▸ **GIVEN RECORDS**
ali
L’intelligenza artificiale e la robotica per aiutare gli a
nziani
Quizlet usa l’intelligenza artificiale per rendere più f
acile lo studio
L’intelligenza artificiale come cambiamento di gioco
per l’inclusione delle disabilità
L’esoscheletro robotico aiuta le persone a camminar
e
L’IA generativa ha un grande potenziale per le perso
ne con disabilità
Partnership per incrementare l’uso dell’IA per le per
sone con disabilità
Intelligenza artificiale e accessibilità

==

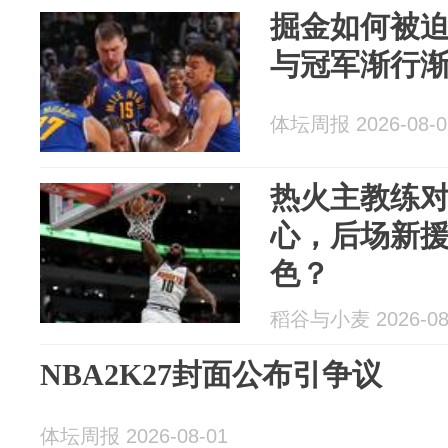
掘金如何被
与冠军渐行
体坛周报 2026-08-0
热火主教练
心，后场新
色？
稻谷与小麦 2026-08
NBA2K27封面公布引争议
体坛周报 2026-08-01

* * *

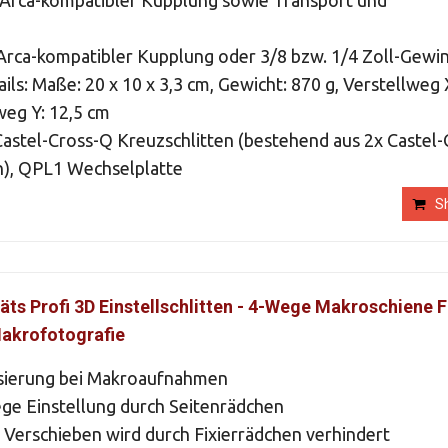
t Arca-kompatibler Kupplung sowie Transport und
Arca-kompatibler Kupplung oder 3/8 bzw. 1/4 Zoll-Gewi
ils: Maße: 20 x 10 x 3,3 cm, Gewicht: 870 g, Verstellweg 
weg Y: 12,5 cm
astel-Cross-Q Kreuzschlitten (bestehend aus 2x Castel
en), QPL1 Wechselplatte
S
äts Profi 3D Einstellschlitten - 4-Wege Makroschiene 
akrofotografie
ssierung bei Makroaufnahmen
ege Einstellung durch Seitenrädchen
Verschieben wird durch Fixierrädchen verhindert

▸ **WHAT THE EXERCISE ASKS**
In the entries above, copy each line that contains the string "disabilità".

▸ **RESPONSE BOX**
per l’inclusione delle disabilità
ne con disabilità
sone con disabilità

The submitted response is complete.